We express our religious creativity and our desires through our altars, and we use their shapes, textures, and layouts to affirm our priorities. Setting up a permanent altar is a very serious announcement to the gods that you intend not only to honor your commitment to Them, but to the space itself, both internal and external. When you build an altar in the physical world you also build one in your heart, making room for miracles, allowing for the possibility of a magical world.
What do you suppose it means, then, when you neglect such a holy creation? I found myself asking that question as I sat in front of my altar, knees drawn up to my chin, pondering the film of dust that covered the objects I had, more than once, declared sacred to me. What does that dust say about the state of your spirit, your commitment to the Divine, and to yourself?
It says it's time to get your house in order.
Monday night's dream shoved me unceremoniously--or perhaps I should say very ceremoniously--out of my torpor, and I knew I had two choices: either drag myself back into practice, or have my ass handed to me by Deity. Having had the latter happen on a number of occasions I thought, just for grins, I'd try the former.
Last night, therefore, found me doing something that I do periodically both as regular maintenance and a sort of spiritual reboot: I stripped my altar naked and reassembled it from scratch.

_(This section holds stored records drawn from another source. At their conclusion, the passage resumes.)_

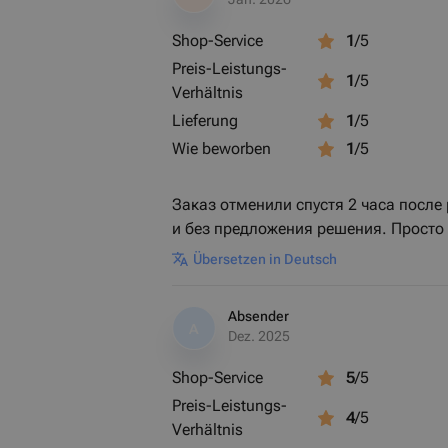
Shop-Service
1
/5
Preis-Leistungs-
1
/5
Verhältnis
Lieferung
1
/5
Wie beworben
1
/5
Заказ отменили спустя 2 часа посл
и без предложения решения. Просто
Übersetzen in Deutsch
Absender
A
Dez. 2025
Shop-Service
5
/5
Preis-Leistungs-
4
/5
Verhältnis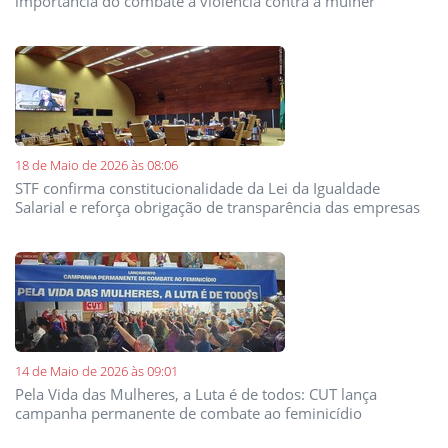
importância do combate à violência contra a mulher
18 de Maio de 2026 às 08:06
STF confirma constitucionalidade da Lei da Igualdade
Salarial e reforça obrigação de transparência das empresas
14 de Maio de 2026 às 09:01
Pela Vida das Mulheres, a Luta é de todos: CUT lança
campanha permanente de combate ao feminicídio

If you ever feel bogged down and stagnant, look first to your altar; give it the attention you would like the Goddess and God to give to your life. Keep its tools in good repair, its relics purified and clean. Keep it organized. Periodically shake things up a bit, change its hair color, get it some wild red platform boots. Whatever you do, don't let anything on it die, unless it's part of some kind of ritual--nothing says "kick me" spiritually like dead flowers drooping out of moldy water.
I gave mine a pretty significant overhaul yesterday: I replaced the Millennial Gaia statue with the Queen of Heaven; I draped the whole thing in dark purple; I brought out my images of Lilith, my carved gemstone serpents, my snakeskin agate. I moved several smaller items to the secondary shrine beside my bed, and replaced moonstones with labradorite. The overall effect is darker, deeper, and absolutely perfect for the work I need to do.

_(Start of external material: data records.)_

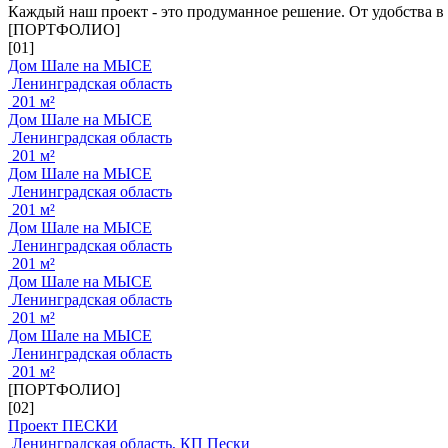
Каждый наш проект - это продуманное решение. От удобства в
[ПОРТФОЛИО]
[01]
Дом Шале на МЫСЕ
Ленинградская область
201 м²
Дом Шале на МЫСЕ
Ленинградская область
201 м²
Дом Шале на МЫСЕ
Ленинградская область
201 м²
Дом Шале на МЫСЕ
Ленинградская область
201 м²
Дом Шале на МЫСЕ
Ленинградская область
201 м²
Дом Шале на МЫСЕ
Ленинградская область
201 м²
[ПОРТФОЛИО]
[02]
Проект ПЕСКИ
Ленинградская область, КП Пески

Once you've cleaned and rebuilt, take the opportunity right then and there to sit down and do something at your altar. It doesn't have to be anything complicated. Usually I light all the candles, spark up some incense, and meditate a while on the altar itself--what the whole of it symbolizes, how much I love it. If there's a particular object I want to replace or that I'm not sure I want there, I contemplate that for a while and usually an alternative comes to mind.
Above all, I don't sit and dwell on the worries that are overwhelming me--I consider the significance of what I've just done, and how that act of magic can now infuse the air around my altar, and me, molecule by molecule, with newfound purpose and clarity. Whatever journey I face, taking it to my altar should be the first step.